I might have endured it all in silence if not for Mara, my closest friend. One day, she drove me home from chemo, saw the state I was in, and demanded to know the truth. I broke down and told her everything—the endless chores, the stolen food benefits, the texts, the car. Her face turned red with anger. “Lena,” she said, “this isn’t just cruel. It’s exploitation. You can’t stay here.”
When I insisted I had nowhere else to go, she cut me off. “Yes, you do. You’re coming home with me. Tonight.” And she meant it. We packed my things and left.
For the first time in months, I slept without fear of waking up to a new list taped to the fridge. Mara didn’t stop at giving me a place to stay. She urged me to report what my mother had done. I hesitated—years of emotional abuse had convinced me no one would believe me—but Mara refused to let me minimize the truth. With her by my side, I filed reports with both the police and social services.
To my shock, the authorities took me seriously. They called my mother’s actions what they were: financial exploitation of a vulnerable adult. Within weeks, social services revoked her access to my benefits, demanded repayment, and flagged her for further investigation. The car situation moved into legal proceedings as theft.
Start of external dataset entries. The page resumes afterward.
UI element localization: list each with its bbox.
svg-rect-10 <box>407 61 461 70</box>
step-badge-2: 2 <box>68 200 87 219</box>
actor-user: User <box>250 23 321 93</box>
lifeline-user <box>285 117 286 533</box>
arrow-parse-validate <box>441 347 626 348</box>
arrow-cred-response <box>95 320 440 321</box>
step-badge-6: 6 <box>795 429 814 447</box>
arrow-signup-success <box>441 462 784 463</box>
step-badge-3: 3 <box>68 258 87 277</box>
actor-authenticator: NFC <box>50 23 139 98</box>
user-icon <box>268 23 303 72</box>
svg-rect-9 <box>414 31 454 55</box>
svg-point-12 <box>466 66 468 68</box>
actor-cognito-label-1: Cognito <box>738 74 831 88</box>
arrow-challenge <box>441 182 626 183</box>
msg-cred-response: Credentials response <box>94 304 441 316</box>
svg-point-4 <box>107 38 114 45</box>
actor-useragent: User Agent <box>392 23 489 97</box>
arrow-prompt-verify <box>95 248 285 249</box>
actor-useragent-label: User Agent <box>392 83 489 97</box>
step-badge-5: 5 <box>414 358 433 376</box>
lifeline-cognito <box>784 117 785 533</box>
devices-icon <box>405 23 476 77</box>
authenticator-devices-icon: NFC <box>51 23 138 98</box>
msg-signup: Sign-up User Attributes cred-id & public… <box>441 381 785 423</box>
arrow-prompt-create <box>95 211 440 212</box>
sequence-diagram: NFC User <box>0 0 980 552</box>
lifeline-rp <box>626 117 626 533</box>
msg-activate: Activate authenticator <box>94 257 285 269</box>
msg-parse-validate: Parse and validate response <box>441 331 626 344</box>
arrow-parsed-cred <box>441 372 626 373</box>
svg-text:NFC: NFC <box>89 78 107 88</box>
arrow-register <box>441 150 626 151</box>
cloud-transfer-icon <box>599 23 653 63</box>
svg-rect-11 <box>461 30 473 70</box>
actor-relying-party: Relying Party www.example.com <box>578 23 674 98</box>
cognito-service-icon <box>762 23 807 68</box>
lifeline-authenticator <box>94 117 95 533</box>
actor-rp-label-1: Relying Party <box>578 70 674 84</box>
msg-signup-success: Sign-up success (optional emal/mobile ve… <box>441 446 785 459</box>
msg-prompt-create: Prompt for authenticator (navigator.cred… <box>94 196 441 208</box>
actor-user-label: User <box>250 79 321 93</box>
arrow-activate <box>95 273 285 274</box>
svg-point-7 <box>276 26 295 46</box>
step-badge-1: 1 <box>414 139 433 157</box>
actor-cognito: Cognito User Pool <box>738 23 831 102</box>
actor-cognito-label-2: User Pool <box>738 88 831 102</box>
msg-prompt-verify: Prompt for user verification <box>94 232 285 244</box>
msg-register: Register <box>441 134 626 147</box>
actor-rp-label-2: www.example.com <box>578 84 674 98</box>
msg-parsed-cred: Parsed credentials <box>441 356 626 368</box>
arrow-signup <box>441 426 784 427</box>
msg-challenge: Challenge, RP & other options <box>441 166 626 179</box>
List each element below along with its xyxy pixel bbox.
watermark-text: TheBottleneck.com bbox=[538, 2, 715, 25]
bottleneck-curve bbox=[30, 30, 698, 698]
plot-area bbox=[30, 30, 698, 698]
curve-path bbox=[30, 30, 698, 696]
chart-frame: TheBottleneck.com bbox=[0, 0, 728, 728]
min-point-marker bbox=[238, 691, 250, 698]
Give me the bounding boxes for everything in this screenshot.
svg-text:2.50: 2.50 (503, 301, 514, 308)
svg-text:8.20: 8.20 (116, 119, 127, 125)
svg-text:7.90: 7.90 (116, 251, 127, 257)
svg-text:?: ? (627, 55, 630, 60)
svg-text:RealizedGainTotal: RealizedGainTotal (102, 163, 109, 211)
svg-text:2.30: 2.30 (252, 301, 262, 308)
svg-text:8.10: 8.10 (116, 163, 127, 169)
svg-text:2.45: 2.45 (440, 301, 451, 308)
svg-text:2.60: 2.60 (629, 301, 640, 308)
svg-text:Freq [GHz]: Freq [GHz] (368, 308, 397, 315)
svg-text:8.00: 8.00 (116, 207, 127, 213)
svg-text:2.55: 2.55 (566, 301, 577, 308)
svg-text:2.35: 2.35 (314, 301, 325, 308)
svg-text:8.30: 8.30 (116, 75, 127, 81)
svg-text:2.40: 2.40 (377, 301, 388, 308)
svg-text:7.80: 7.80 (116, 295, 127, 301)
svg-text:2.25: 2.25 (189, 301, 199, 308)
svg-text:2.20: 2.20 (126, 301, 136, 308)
When my mother showed up at Mara’s apartment, she wasn’t remorseful. She was furious. She accused me of ruining her life, of being ungrateful for the “roof over my head.” But this time, I didn’t crumble. For the first time, I said the words she never expected to hear: “No. You don’t own me. You will face the consequences.” Mara shut the door on her shouting, and that door symbolized more than just an end to the argument. It was the end of her control over me.
Today, I’m still fighting cancer, but I’m no longer fighting alone—or under her roof. Mara gave me back more than shelter; she gave me back my dignity. My mother lost me, not because of my illness, but because she chose power and cruelty over love. And that’s something I’ll never let her take from me again.